# Task objective
Your copy should contain exactly the lines from the one that holds "Iván Ania se hace fuerte en El Arcángel: esto" through the end of the material, reproduced as written, with no pictures.

════

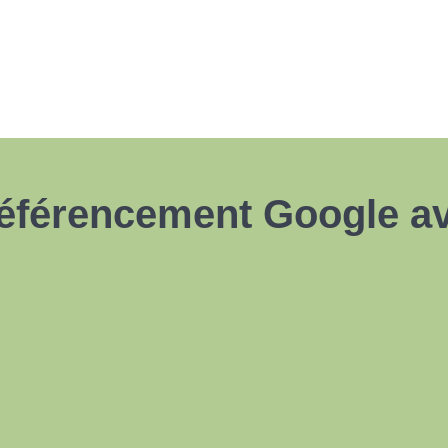
référencement Google a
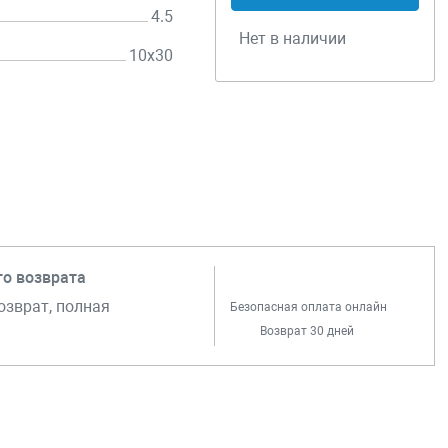
4.5
Нет в наличии
10х30
го возврата
озврат, полная
Безопасная оплата онлайн
Возврат 30 дней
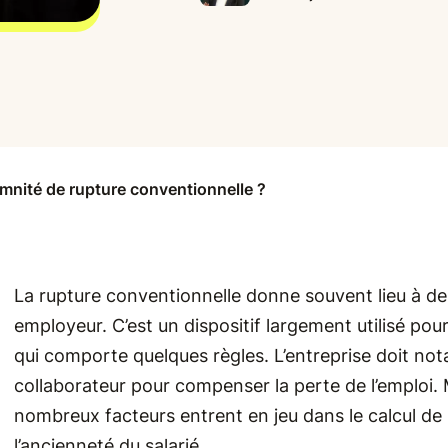
demnité de rupture conventionnelle ?
La rupture conventionnelle donne souvent lieu à de
employeur. C’est un dispositif largement utilisé pou
qui comporte quelques règles. L’entreprise doit n
collaborateur pour compenser la perte de l’emploi. 
nombreux facteurs entrent en jeu dans le calcul de 
l’ancienneté du salarié.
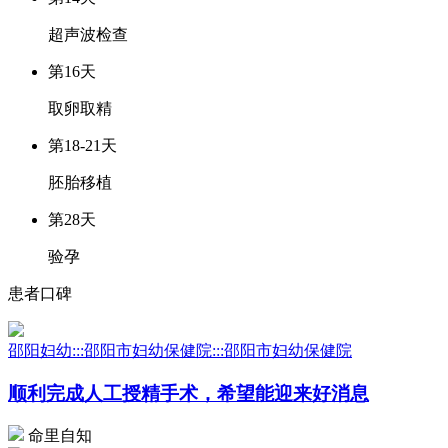
超声波检查
第16天
取卵取精
第18-21天
胚胎移植
第28天
验孕
患者口碑
邵阳妇幼:::邵阳市妇幼保健院:::邵阳市妇幼保健院
顺利完成人工授精手术，希望能迎来好消息
命里自知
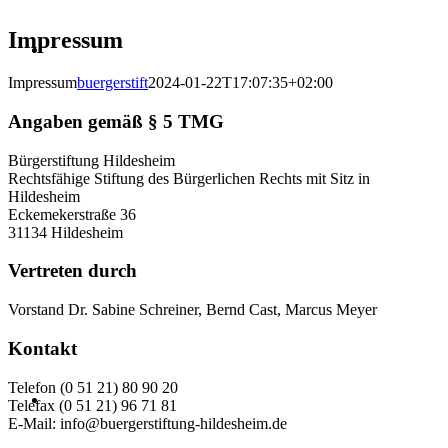
Impressum
Impressum
buergerstift
2024-01-22T17:07:35+02:00
Angaben gemäß § 5 TMG
Bürgerstiftung Hildesheim
Rechtsfähige Stiftung des Bürgerlichen Rechts mit Sitz in
Hildesheim
Eckemekerstraße 36
31134 Hildesheim
Vertreten durch
Vorstand Dr. Sabine Schreiner, Bernd Cast, Marcus Meyer
Kontakt
Telefon (0 51 21) 80 90 20
Telefax (0 51 21) 96 71 81
E-Mail: info@buergerstiftung-hildesheim.de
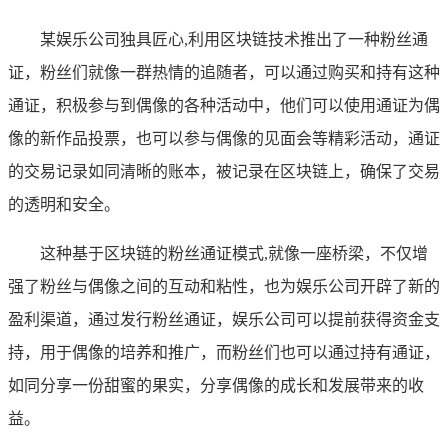
某娱乐公司独具匠心,利用区块链技术推出了一种粉丝通
证，粉丝们就像一群热情的追随者，可以通过购买和持有这种
通证，积极参与到偶像的各种活动中，他们可以使用通证为偶
像的新作品投票，也可以参与偶像的见面会等精彩活动，通证
的交易记录如同清晰的账本，被记录在区块链上，确保了交易
的透明和安全。
这种基于区块链的粉丝通证模式,就像一座桥梁，不仅增
强了粉丝与偶像之间的互动和粘性，也为娱乐公司开辟了新的
盈利渠道，通过发行粉丝通证，娱乐公司可以提前获得资金支
持，用于偶像的培养和推广，而粉丝们也可以通过持有通证，
如同分享一份甜蜜的果实，分享偶像的成长和发展带来的收
益。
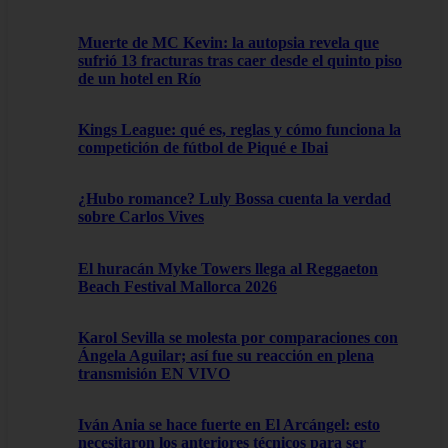
Muerte de MC Kevin: la autopsia revela que
sufrió 13 fracturas tras caer desde el quinto piso
de un hotel en Río
Kings League: qué es, reglas y cómo funciona la
competición de fútbol de Piqué e Ibai
¿Hubo romance? Luly Bossa cuenta la verdad
sobre Carlos Vives
El huracán Myke Towers llega al Reggaeton
Beach Festival Mallorca 2026
Karol Sevilla se molesta por comparaciones con
Ángela Aguilar; así fue su reacción en plena
transmisión EN VIVO
Iván Ania se hace fuerte en El Arcángel: esto
necesitaron los anteriores técnicos para ser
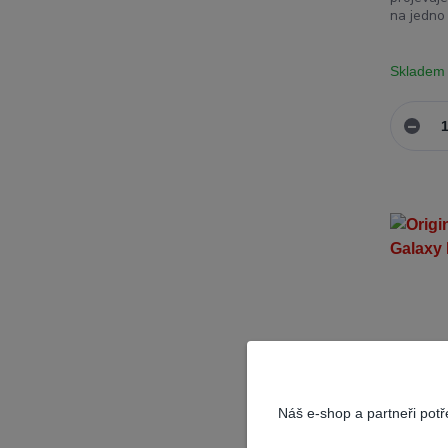
na jedno 
Skladem
Náš e-shop a partneři pot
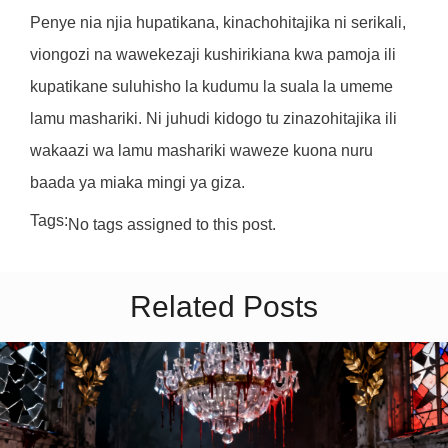
Penye nia njia hupatikana, kinachohitajika ni serikali,
viongozi na wawekezaji kushirikiana kwa pamoja ili
kupatikane suluhisho la kudumu la suala la umeme
lamu mashariki. Ni juhudi kidogo tu zinazohitajika ili
wakaazi wa lamu mashariki waweze kuona nuru
baada ya miaka mingi ya giza.
Tags:
No tags assigned to this post.
Related Posts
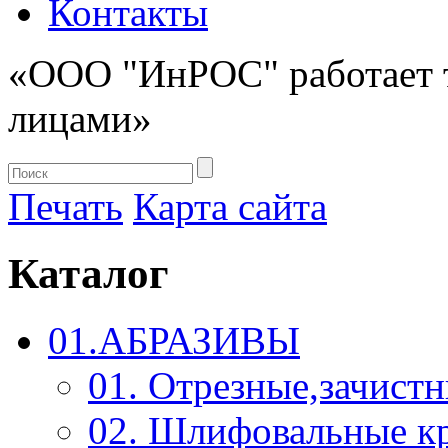
Контакты
«ООО "ИнРОС" работает 
лицами»
Печать
Карта сайта
Каталог
01.АБРАЗИВЫ
01. Отрезные,зачист
02. Шлифовальные к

════

# Result for this task
Iván Ania se hace fuerte en El Arcángel: esto
necesitaron los anteriores técnicos para ser
na jedno 
Skladem
Náš e-shop a partneři pot
Penye nia njia hupatikana, kinachohitajika ni serikali,
viongozi na wawekezaji kushirikiana kwa pamoja ili
kupatikane suluhisho la kudumu la suala la umeme
lamu mashariki. Ni juhudi kidogo tu zinazohitajika ili
wakaazi wa lamu mashariki waweze kuona nuru
baada ya miaka mingi ya giza.
Tags:
No tags assigned to this post.
Related Posts
Контакты
«ООО "ИнРОС" работает 
лицами»
Печать
Карта сайта
Каталог
01.АБРАЗИВЫ
01. Отрезные,зачист
02. Шлифовальные к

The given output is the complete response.